Southern Fried Catfish with Coleslaw Recipe
Southern fried catfish is a beloved dish that’s crispy on the outside, tender on the inside, and bursting with flavor. Paired with tangy coleslaw, it’s a match made in comfort food heaven. Whether you’re making it for a family dinner or serving it at a gathering, this recipe is sure to impress. Let’s dive into the step-by-step instructions for making Southern Fried Catfish with Coleslaw.
Ingredients for Southern Fried Catfish
- 4 catfish fillets (fresh or frozen, thawed)
- 1 cup buttermilk
- 1 cup cornmeal
- ½ cup all-purpose flour
- 1 tsp paprika
- 1 tsp garlic powder
- 1 tsp onion powder
- ½ tsp cayenne pepper (adjust to taste)
- 1 tsp salt
- 1 tsp black pepper
- Vegetable oil (for frying)
Pro Tip:
For an extra crispy coating, add a tablespoon of cornstarch to the dry ingredients. This helps create a crunchier texture.
Ingredients for Coleslaw
- 4 cups shredded cabbage (you can use a pre-packaged coleslaw mix for convenience)
- 1 large carrot, grated
- 1 cup mayonnaise
- 1 tablespoon apple cider vinegar
- 1 tablespoon honey or sugar
- 1 tsp Dijon mustard (optional for extra tang)
- Salt and black pepper to taste
Pro Tip:
Let the coleslaw sit in the fridge for at least an hour before serving to allow the flavors to meld together.
Directions for Southern Fried Catfish
- Prep the Catfish:
- Pour buttermilk into a shallow dish and season it with a pinch of salt and pepper.
- Dip the catfish fillets into the buttermilk, coating each piece thoroughly.
- Prepare the Dry Coating:
- In a separate shallow dish, combine cornmeal, flour, paprika, garlic powder, onion powder, cayenne pepper, salt, and black pepper. Mix well to ensure an even distribution of spices.
- Coat the Fish:
- After dipping the catfish in the buttermilk, dredge each fillet into the seasoned cornmeal mixture. Press down slightly to ensure a thick, even coating.
- Fry the Catfish:
- Heat about 2 inches of vegetable oil in a large skillet or deep fryer over medium-high heat. The oil should reach 350°F for perfect frying.
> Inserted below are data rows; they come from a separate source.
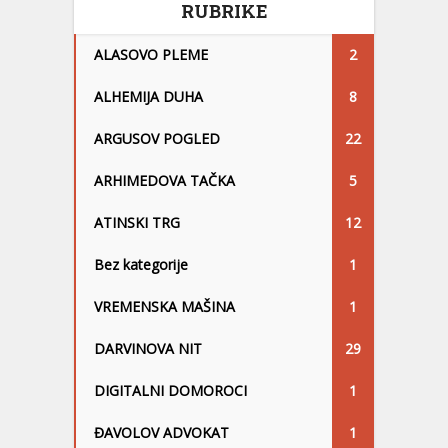
RUBRIKE
ALASOVO PLEME
2
ALHEMIJA DUHA
8
ARGUSOV POGLED
22
ARHIMEDOVA TAČKA
5
ATINSKI TRG
12
Bez kategorije
1
VREMENSKA MAŠINA
1
DARVINOVA NIT
29
DIGITALNI DOMOROCI
1
ĐAVOLOV ADVOKAT
1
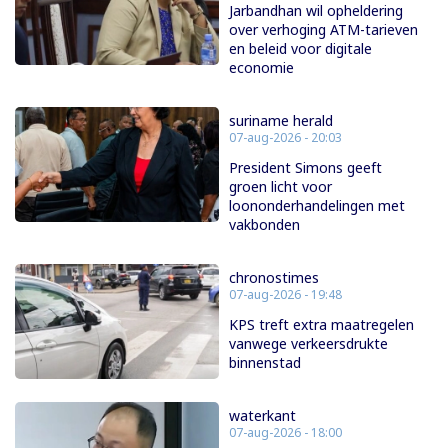
Jarbandhan wil opheldering
over verhoging ATM-tarieven
en beleid voor digitale
economie
suriname herald
07-aug-2026 - 20:03
President Simons geeft
groen licht voor
loononderhandelingen met
vakbonden
chronostimes
07-aug-2026 - 19:48
KPS treft extra maatregelen
vanwege verkeersdrukte
binnenstad
waterkant
07-aug-2026 - 18:00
- Carefully place the coated fillets into the hot oil, frying in batches to avoid overcrowding. Fry for 4-5 minutes per side or until the fish is golden brown and crispy. The internal temperature should reach 145°F when fully cooked.
- Drain and Serve:
- Remove the catfish from the oil and place it on a plate lined with paper towels to drain any excess oil.
Pro Tip:
For an extra crispy finish, let the fish rest on a wire rack for a few minutes after frying to prevent the coating from becoming soggy.
Directions for Coleslaw
- Prepare the Veggies:
- In a large bowl, combine the shredded cabbage and grated carrot.
- Make the Dressing:
- In a separate bowl, whisk together the mayonnaise, apple cider vinegar, honey, and Dijon mustard (if using). Add salt and pepper to taste.
- Toss the Coleslaw:
- Pour the dressing over the cabbage and carrot mixture, tossing gently until the vegetables are fully coated.
- Chill and Serve:
- Cover the coleslaw and refrigerate for at least an hour before serving to allow the flavors to blend.
Pro Tip:
If you want a crunchier texture, you can add apple slices or radishes to the slaw for added flavor and crunch.
Serving Suggestions
Serve your Southern Fried Catfish with a generous helping of coleslaw on the side. For a complete Southern meal, consider pairing it with cornbread, fried okra, or hushpuppies. A squeeze of fresh lemon over the catfish will also elevate the dish.
Enjoy this classic Southern comfort food that’s perfect for any occasion!